Instructions for the task ▸ In the data below, find every line that has the string "velocidad", and copy it.

Page images and extracted text
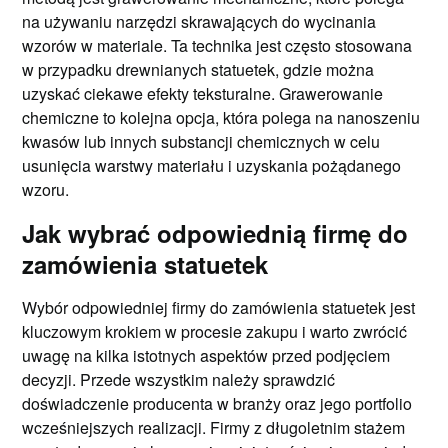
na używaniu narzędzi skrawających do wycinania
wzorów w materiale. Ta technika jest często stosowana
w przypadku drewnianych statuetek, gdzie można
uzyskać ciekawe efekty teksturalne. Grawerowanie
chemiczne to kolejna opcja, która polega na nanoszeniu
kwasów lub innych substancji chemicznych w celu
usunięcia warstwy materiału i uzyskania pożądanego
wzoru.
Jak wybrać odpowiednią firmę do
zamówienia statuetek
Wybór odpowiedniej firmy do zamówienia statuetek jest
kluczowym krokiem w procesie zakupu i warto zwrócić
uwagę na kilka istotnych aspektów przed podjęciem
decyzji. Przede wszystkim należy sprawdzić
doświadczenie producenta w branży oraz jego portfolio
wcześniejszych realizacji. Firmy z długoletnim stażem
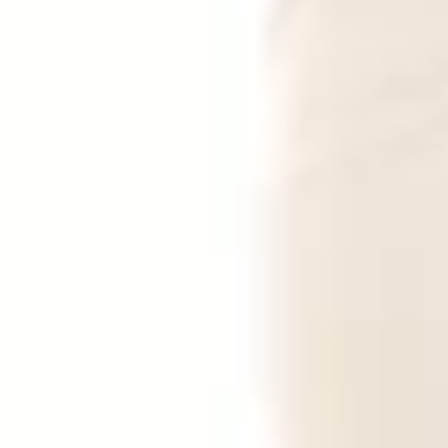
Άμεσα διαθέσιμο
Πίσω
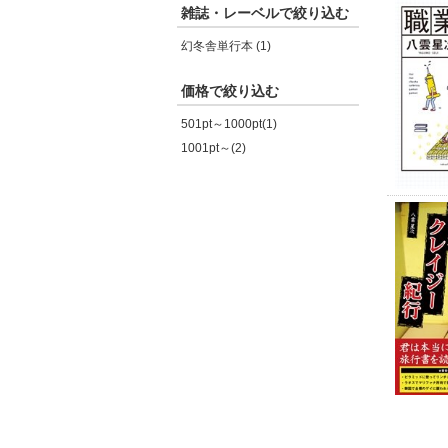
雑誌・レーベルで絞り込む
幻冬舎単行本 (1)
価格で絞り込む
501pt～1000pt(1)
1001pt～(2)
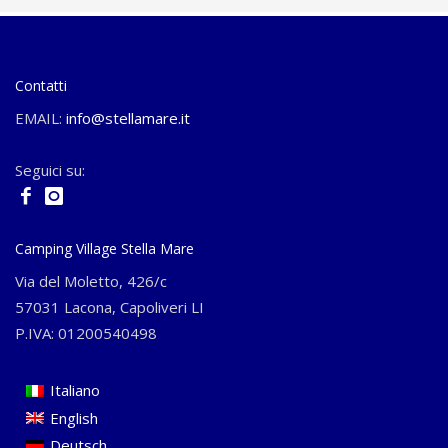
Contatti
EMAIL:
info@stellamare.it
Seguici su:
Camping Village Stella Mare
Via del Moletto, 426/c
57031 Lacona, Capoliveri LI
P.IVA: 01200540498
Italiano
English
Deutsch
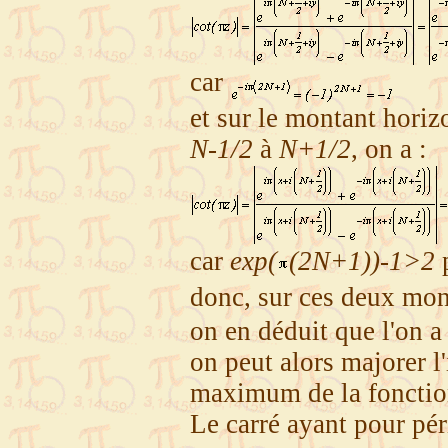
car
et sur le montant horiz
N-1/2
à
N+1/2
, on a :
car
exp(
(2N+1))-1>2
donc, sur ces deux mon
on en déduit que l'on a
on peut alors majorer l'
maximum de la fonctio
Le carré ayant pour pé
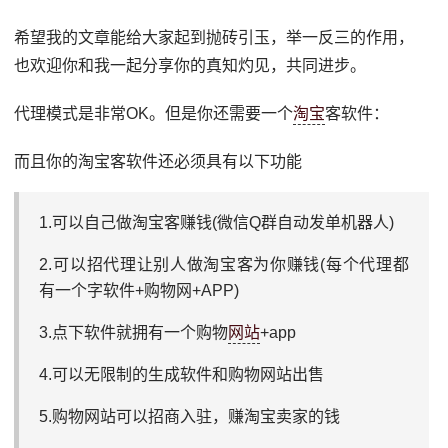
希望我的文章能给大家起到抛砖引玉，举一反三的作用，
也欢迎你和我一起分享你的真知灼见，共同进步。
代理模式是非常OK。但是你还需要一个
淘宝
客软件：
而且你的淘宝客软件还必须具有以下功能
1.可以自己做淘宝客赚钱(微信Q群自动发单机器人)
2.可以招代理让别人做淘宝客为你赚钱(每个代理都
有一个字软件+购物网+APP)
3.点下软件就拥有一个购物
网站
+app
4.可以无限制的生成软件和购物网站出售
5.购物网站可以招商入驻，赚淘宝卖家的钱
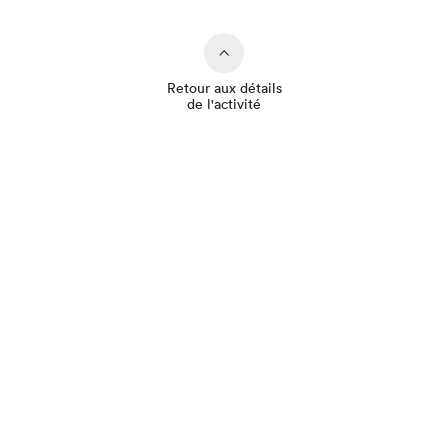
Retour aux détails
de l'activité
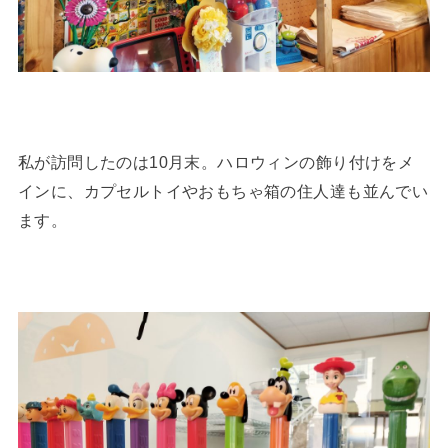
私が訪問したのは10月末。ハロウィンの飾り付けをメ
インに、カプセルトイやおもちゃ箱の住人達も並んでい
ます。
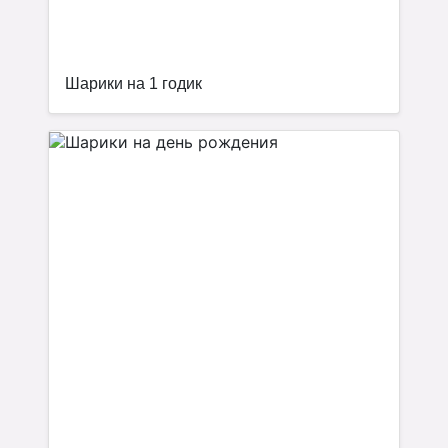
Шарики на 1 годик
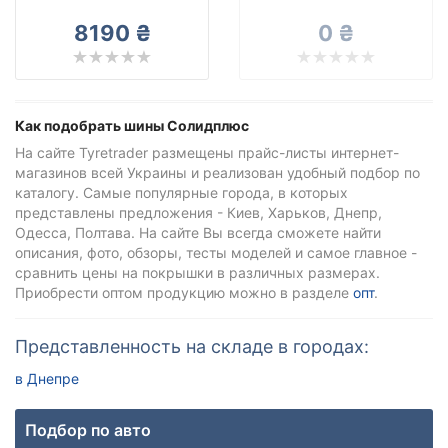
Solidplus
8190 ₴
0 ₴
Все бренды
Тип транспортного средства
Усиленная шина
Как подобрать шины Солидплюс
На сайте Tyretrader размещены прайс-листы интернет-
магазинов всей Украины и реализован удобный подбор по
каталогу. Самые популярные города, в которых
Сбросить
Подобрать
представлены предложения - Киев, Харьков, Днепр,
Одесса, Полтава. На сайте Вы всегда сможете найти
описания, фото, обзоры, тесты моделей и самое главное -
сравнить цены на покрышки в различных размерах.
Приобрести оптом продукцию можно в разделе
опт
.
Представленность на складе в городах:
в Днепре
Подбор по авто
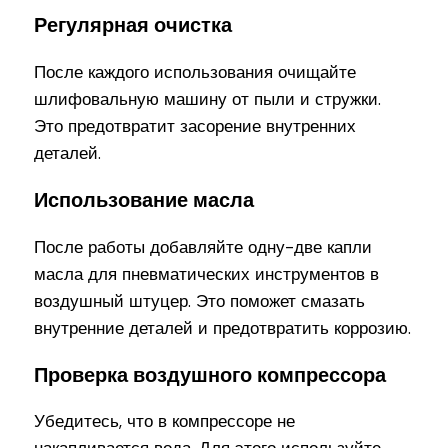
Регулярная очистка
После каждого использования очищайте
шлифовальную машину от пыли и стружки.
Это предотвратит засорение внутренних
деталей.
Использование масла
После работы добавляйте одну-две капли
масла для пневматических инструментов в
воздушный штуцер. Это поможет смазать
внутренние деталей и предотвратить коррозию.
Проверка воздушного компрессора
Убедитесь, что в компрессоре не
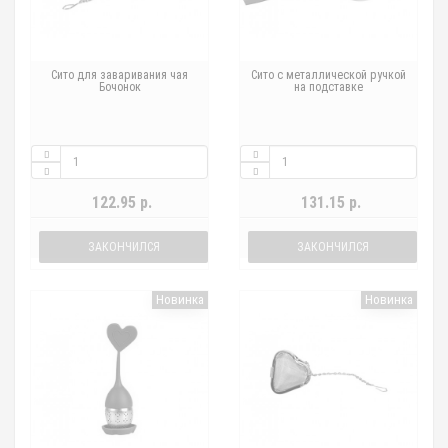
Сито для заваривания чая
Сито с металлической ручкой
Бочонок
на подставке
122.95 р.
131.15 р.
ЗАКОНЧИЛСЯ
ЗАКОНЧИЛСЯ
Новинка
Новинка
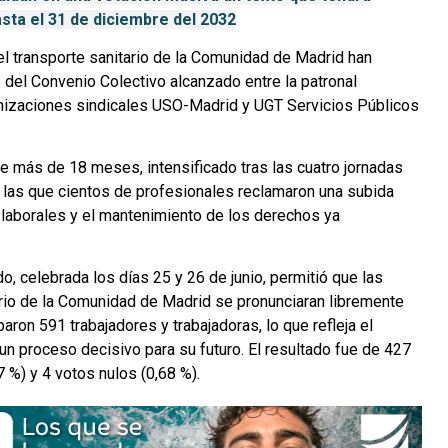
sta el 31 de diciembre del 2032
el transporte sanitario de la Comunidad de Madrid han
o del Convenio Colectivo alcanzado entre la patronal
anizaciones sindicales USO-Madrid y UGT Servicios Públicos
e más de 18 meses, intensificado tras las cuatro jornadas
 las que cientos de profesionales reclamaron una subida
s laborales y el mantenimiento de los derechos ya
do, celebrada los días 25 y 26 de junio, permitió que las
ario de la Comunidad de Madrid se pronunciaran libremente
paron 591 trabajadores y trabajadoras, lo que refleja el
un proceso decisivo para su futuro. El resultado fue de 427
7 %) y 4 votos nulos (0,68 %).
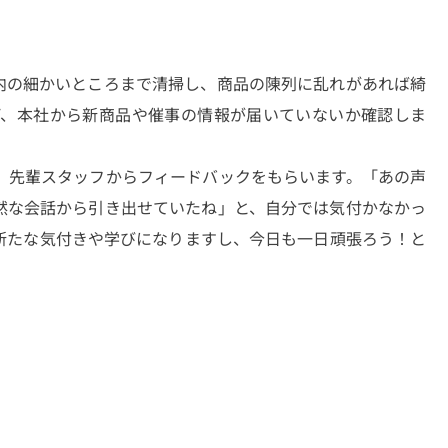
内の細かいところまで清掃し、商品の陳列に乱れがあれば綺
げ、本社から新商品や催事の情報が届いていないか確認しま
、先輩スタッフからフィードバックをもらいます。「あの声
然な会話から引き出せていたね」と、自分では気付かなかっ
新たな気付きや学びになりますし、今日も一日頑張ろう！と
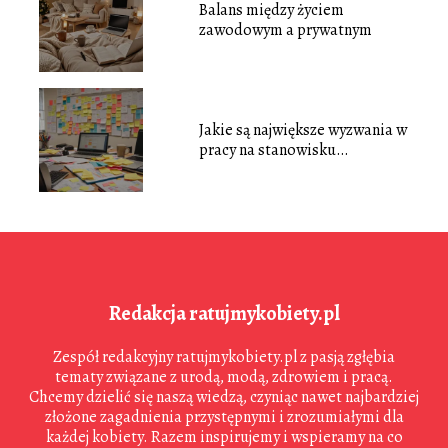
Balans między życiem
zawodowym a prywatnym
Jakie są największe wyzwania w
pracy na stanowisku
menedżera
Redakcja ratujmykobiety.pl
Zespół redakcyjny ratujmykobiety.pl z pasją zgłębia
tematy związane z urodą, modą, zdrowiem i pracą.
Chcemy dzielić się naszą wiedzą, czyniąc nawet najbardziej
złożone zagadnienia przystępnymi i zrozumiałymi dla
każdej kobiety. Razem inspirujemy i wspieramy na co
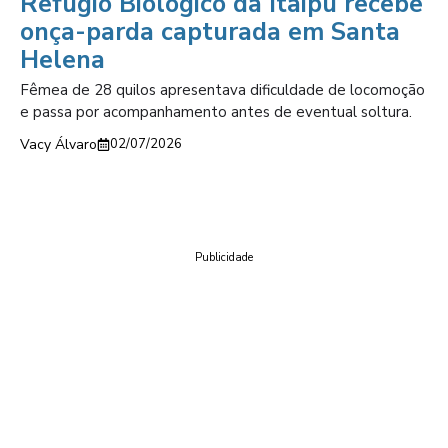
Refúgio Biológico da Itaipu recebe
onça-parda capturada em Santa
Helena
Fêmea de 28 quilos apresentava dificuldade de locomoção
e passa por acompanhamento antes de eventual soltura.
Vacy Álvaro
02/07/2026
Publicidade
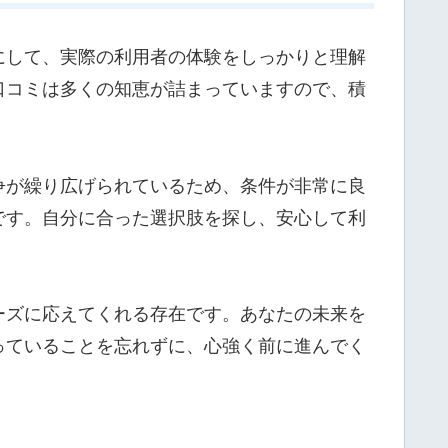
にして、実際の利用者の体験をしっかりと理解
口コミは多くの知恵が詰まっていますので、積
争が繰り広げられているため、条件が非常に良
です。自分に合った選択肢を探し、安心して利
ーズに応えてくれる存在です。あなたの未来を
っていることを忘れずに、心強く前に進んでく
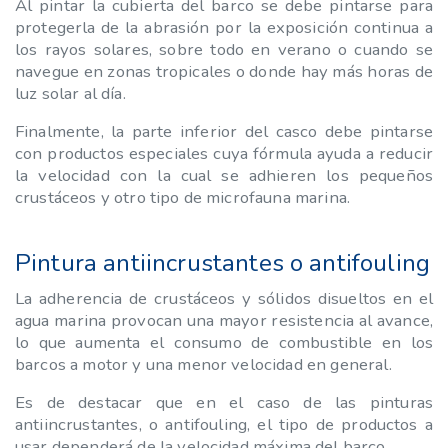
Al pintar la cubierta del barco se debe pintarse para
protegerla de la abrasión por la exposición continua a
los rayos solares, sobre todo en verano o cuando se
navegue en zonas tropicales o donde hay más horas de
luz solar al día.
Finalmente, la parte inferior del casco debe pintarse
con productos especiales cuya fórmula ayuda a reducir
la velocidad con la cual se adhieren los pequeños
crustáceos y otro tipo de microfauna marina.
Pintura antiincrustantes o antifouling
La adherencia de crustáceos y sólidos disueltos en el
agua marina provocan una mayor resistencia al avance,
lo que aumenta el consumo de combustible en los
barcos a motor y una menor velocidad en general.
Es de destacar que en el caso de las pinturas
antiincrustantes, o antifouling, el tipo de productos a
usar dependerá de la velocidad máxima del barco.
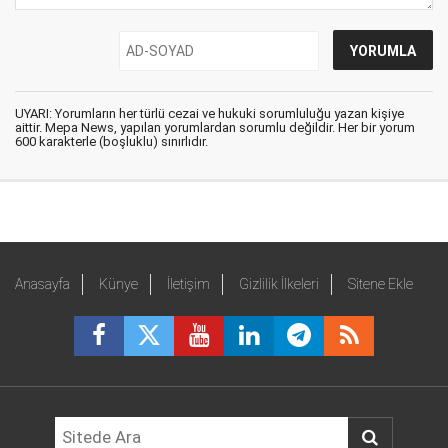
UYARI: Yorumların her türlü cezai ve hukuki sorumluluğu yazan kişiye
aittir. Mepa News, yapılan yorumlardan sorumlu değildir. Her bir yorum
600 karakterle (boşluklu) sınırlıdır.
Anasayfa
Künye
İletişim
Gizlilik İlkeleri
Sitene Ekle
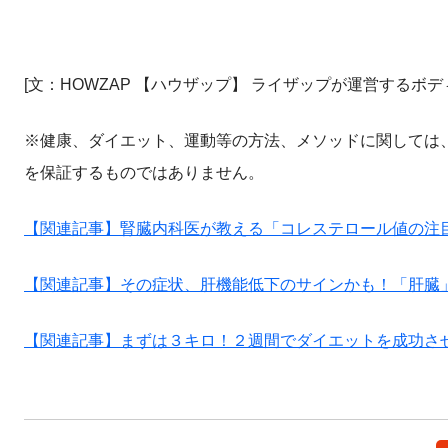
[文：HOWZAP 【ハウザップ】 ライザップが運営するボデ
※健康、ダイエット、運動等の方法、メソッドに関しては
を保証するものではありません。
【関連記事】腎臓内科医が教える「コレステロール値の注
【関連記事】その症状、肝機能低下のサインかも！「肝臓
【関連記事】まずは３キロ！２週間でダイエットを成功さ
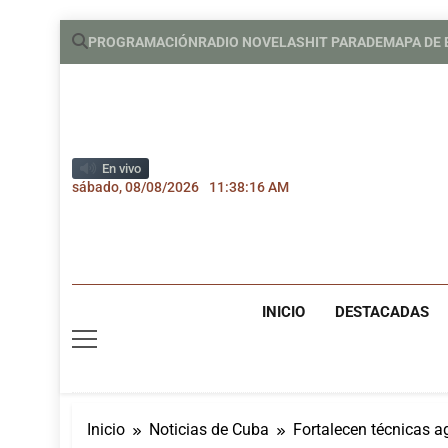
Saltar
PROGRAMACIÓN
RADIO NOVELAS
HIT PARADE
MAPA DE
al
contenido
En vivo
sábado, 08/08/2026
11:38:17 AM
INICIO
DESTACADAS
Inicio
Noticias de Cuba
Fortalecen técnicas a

Result ▸
la velocidad con la cual se adhieren los pequeños
barcos a motor y una menor velocidad en general.
usar dependerá de la velocidad máxima del barco.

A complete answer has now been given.